The Word Association Test

When I was a kid, probably in first or second grade, I was put in the “special” class for a while, probably because I couldn’t for the life of me pronounce a proper “r.” How I eventually figured out how to say things like “Red Riding-hood was ridiculous and should have never wandered from home” by the time I reached third grade isn’t really the point of this, though.

This story is about a stupid word association test they made me take in the Class for Kids Who Can’t Talk Right.

A word association test, as you almost certainly know, is the test given by trained psychologists and well-meaning teachers (who are also probably trained psychologists) where they give you a word and you need to say the first thing that pops in your head. “Airplane-fly. Chair-sit.” That sort of thing. Easy, or it should have been.

The problem was, somewhere in my seven-year-old brain I decided upon hearing the incredibly simple instructions that they didn’t want to hear a word that was even remotely related to the word they said. I don’t know why I thought this. Maybe I thought they’d think my creativity was broken or something. As a result, I spent the entire test focusing on saying words that had absolutely no relation to what they were saying to me. “Cat” was met with “light,” “sky” with “knife,” “grass” with “divulge.” Or whatever. Sometimes with pauses of several seconds between their word and mine as I desperately tried to think of some word as freakishly unrelated to theirs as possible. Repeatedly the teacher would remind me of the rules of the test in an exasperated sort of way, which only convinced me I needed to come up with random words at a faster pace.

The result of this (I am guessing here. I was only seven years old and time and ill-treatment of my brain has seriously eroded any solid recollection of my childhood) was two-fold. First, the test went on a lot longer than they had planned. I have distant memories of sitting there for what seemed like hours, straining my young mind for random words (I vaguely remember the word “clock” coming up multiple times). Probably, it only went on for a few extra minutes as this poor special education teacher watched the child in front of them spew one random nonsense word after another in muted horror, desperately hoping something, anything relevant would eventually come out of my mouth.

Second, I was almost certainly condemned to the special education class for much longer than was probably warranted, even after someone just straight-up told me “This is how you make an ‘r’ sound. How you are doing it sounds weird to everyone but you,” and just like that I was cured of a fairly common speech impediment, but not, alas, my trips on the proverbial (and at times actual) short bus.
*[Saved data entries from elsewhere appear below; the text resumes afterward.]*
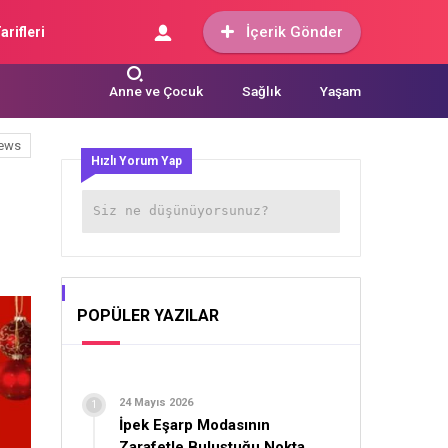
İçerik Gönder
arifleri
Anne ve Çocuk
Sağlık
Yaşam
ews
Hızlı Yorum Yap
POPÜLER YAZILAR
24 Mayıs 2026
İpek Eşarp Modasının
Zarafetle Buluştuğu Nokta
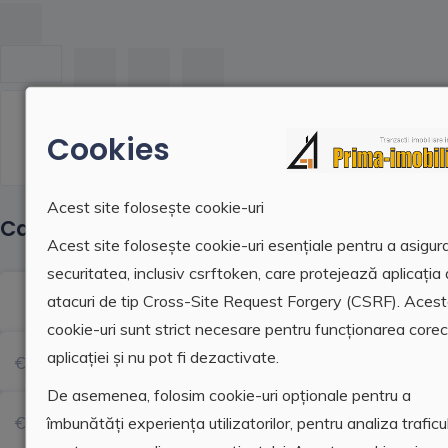
Prima Imobiliare
0748.11.11.91
Cookies
0230.52.44.33
0744.39.50.43
Acest site folosește cookie-uri
Cautati alta proprietate
Acest site folosește cookie-uri esențiale pentru a asigur
securitatea, inclusiv csrftoken, care protejează aplicația
Zona
atacuri de tip Cross-Site Request Forgery (CSRF). Aces
cookie-uri sunt strict necesare pentru funcționarea core
aplicației și nu pot fi dezactivate.
De asemenea, folosim cookie-uri opționale pentru a
îmbunătăți experiența utilizatorilor, pentru analiza traficul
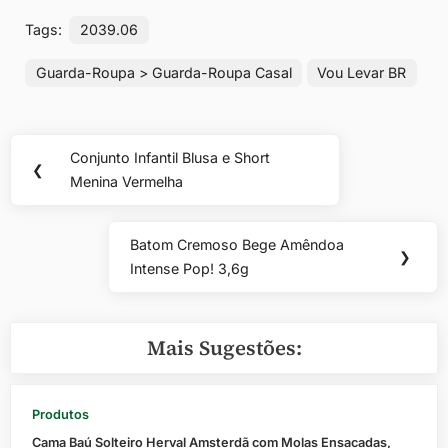
Tags:
2039.06
Guarda-Roupa > Guarda-Roupa Casal
Vou Levar BR
Navegação
Conjunto Infantil Blusa e Short
Previous
❮
de
Menina Vermelha
Post:
Post
Batom Cremoso Bege Amêndoa
Next
❯
Intense Pop! 3,6g
Post:
Mais Sugestões:
Produtos
Cama Baú Solteiro Herval Amsterdã com Molas Ensacadas,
Now, to the point of all of this.

There is no point. The original point had to do with what I thought this website was going to be called, until I came up with the absolutely stupendously creative name r-a-fisher.com, which was, shockingly enough, actually available. However, when I came across this while digging through some old files it seemed vaguely amusing, if entirely irrelevant, so, lacking anything else to post this week, enjoy.

Also, you might be wondering what this picture of a dead fish I found on the beach has to do with this. Clock.

Finally, this is going under “On Writing” because it doesn’t fit anywhere else either, and I don’t feel like coming up with a new menu item for something that is almost certainly going to just be a one-off. So sue me.